If you are interested in inflation or the economy in general, investing in gold is an excellent way to protect your wealth, however, if you are trying to make money from gold trading you must follow and know these important secrets, as this guide will include every step that you must follow to understand how to trade gold in the way that It is carried out by large traders in institutions.

Determine the appropriate time to trade the gold
There is a great relationship between how gold moves and the seasonal gold pattern, and there are certain times in the year when the gold trade is strong, and there are also other times of the year when gold is traditionally weaker, and therefore it would be great to know the times when there is a higher probability of a rise or a greater likelihood of a decline In the gold trade.

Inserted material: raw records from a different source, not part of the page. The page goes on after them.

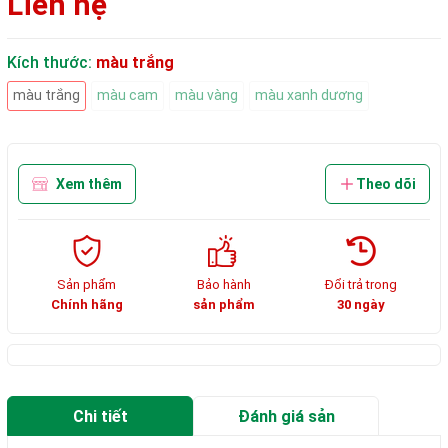
Liên hệ
Kích thước:
màu trắng
màu trắng
màu cam
màu vàng
màu xanh dương
Xem thêm
Theo dõi
Sản phẩm
Bảo hành
Đổi trả trong
Chính hãng
sản phẩm
30 ngày
Chi tiết
Đánh giá sản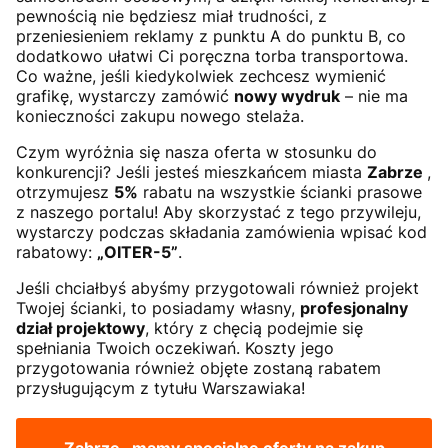
pewnością nie będziesz miał trudności, z
przeniesieniem reklamy z punktu A do punktu B, co
dodatkowo ułatwi Ci poręczna torba transportowa.
Co ważne, jeśli kiedykolwiek zechcesz wymienić
grafikę, wystarczy zamówić
nowy wydruk
– nie ma
konieczności zakupu nowego stelaża.
Czym wyróżnia się nasza oferta w stosunku do
konkurencji? Jeśli jesteś mieszkańcem miasta
Zabrze
,
otrzymujesz
5%
rabatu na wszystkie ścianki prasowe
z naszego portalu! Aby skorzystać z tego przywileju,
wystarczy podczas składania zamówienia wpisać kod
rabatowy:
„OITER-5”
.
Jeśli chciałbyś abyśmy przygotowali również projekt
Twojej ścianki, to posiadamy własny,
profesjonalny
dział projektowy
, który z chęcią podejmie się
spełniania Twoich oczekiwań. Koszty jego
przygotowania również objęte zostaną rabatem
przysługującym z tytułu Warszawiaka!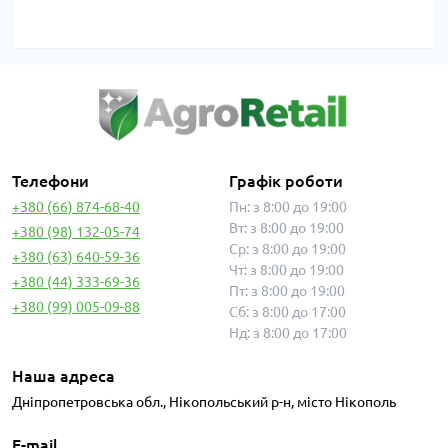
Телефони
Графік роботи
+380 (66) 874-68-40
Пн: з 8:00 до 19:00
Вт: з 8:00 до 19:00
+380 (98) 132-05-74
Ср: з 8:00 до 19:00
+380 (63) 640-59-36
Чт: з 8:00 до 19:00
+380 (44) 333-69-36
Пт: з 8:00 до 19:00
+380 (99) 005-09-88
Сб: з 8:00 до 17:00
Нд: з 8:00 до 17:00
Наша адреса
Дніпропетровська обл., Нікопольський р-н, місто Нікополь
E-mail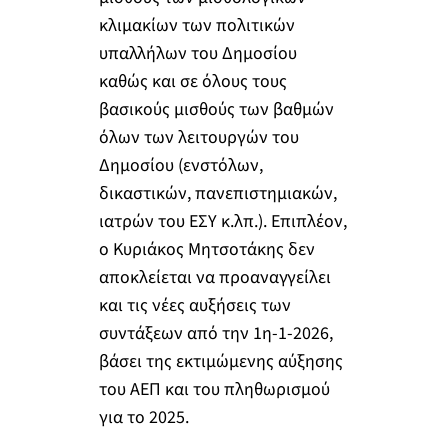
κλιμακίων των πολιτικών
υπαλλήλων του Δημοσίου
καθώς και σε όλους τους
βασικούς μισθούς των βαθμών
όλων των λειτουργών του
Δημοσίου (ενστόλων,
δικαστικών, πανεπιστημιακών,
ιατρών του ΕΣΥ κ.λπ.). Επιπλέον,
ο Κυριάκος Μητσοτάκης δεν
αποκλείεται να προαναγγείλει
και τις νέες αυξήσεις των
συντάξεων από την 1η-1-2026,
βάσει της εκτιμώμενης αύξησης
του ΑΕΠ και του πληθωρισμού
για το 2025.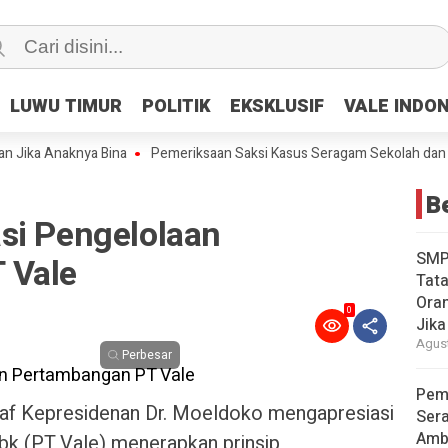
LUWU TIMUR
LUWU TIMUR
POLITIK
POLITIK
EKSKLUSIF
EKSKLUSIF
VALE INDO
VALE INDO
ka Anaknya Bina
Pemeriksaan Saksi Kasus Seragam Sekolah dan Amb
Be
si Pengelolaan
SMP
 Vale
Tata
Oran
0
Jika
Agust
Perbesar
Pem
af Kepresidenan Dr. Moeldoko mengapresiasi
Ser
Amb
bk (PT Vale) menerapkan prinsip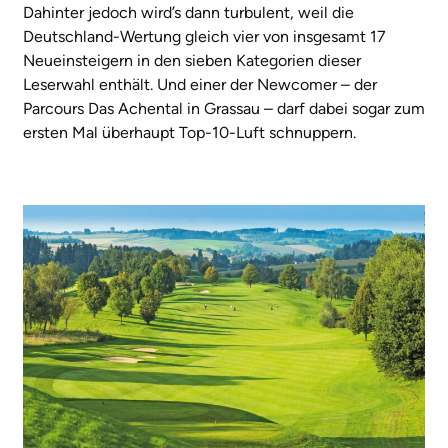
Dahinter jedoch wird’s dann turbulent, weil die
Deutschland-Wertung gleich vier von insgesamt 17
Neueinsteigern in den sieben Kategorien dieser
Leserwahl enthält. Und einer der Newcomer – der
Parcours Das Achental in Grassau – darf dabei sogar zum
ersten Mal überhaupt Top-10-Luft schnuppern.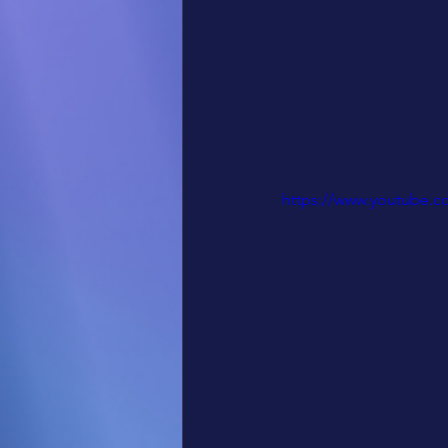
https://www.youtube.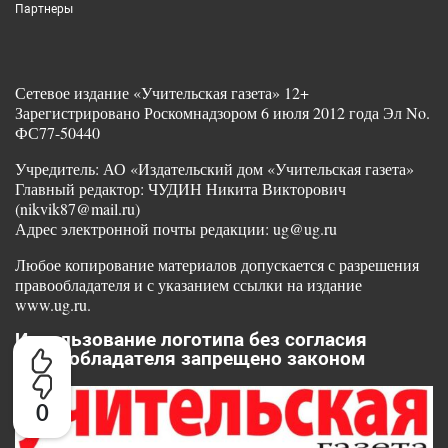
Партнеры
Сетевое издание «Учительская газета» 12+
Зарегистрировано Роскомнадзором 6 июля 2012 года Эл No.
ФС77-50440
Учредитель: АО «Издательский дом «Учительская газета»
Главный редактор: ЧУДИН Никита Викторович
(nikvik87@mail.ru)
Адрес электронной почты редакции: ug@ug.ru
Любое копирование материалов допускается с разрешения
правообладателя и с указанием ссылки на издание
www.ug.ru.
Использование логотипа без согласия
правообладателя запрещено законом
0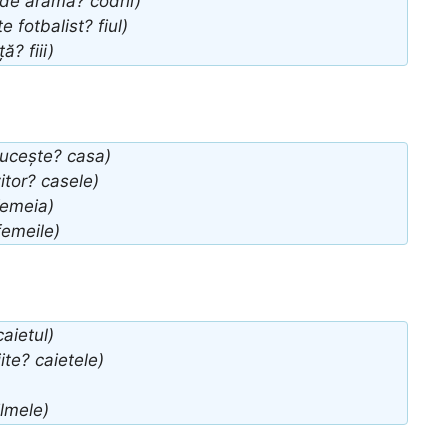
de aramă? codrii)
 fotbalist? fiul)
ă? fiii)
lucește? casa)
itor? casele)
 femeia)
femeile)
aietul)
jite? caietele)
ilmele)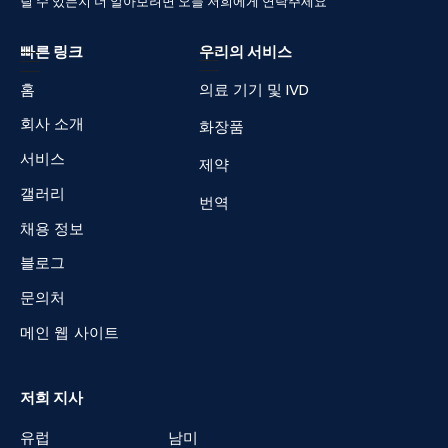
릴
수
있는지
더
알아보려면
오늘
저희에게
연락주세요
빠른 링크
우리의 서비스
홈
의료 기기 및 IVD
회사 소개
화장품
서비스
제약
갤러리
번역
채용 정보
블로그
문의처
메인 웹 사이트
저희 지사
유럽
남미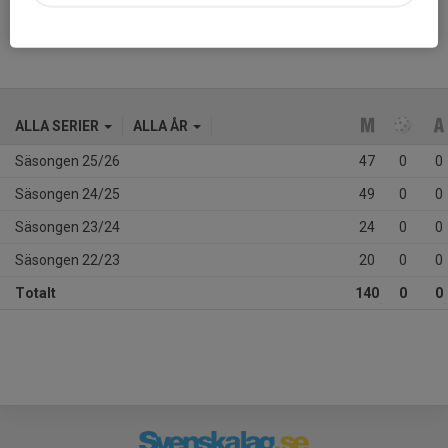
ALLA SERIER
ALLA ÅR
Säsongen 25/26
47
0
0
Säsongen 24/25
49
0
0
Säsongen 23/24
24
0
0
Säsongen 22/23
20
0
0
Totalt
140
0
0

Diversifying the sources of gold trading
One of the biggest mistakes people make when investing in gold is putting everything they own in one basket and although it may be easy for you to do so, you face a much greater risk by lack of diversification, whether you use spot trading of other minerals such as Silver or going to currencies, you can trade gold and diversification, and this is not really a secret like other gold trading secrets and it is a best practice but it is worth emphasizing the importance of that.

Attention to the international price of gold
Do you understand the role that gold plays in the economies of the world, and if you want to make big profits, be sure to pay attention to current events, where gold is seen as a relatively stable safe haven when it comes to price volatility, and when instability increases in the market people flow into gold, which leads to higher prices.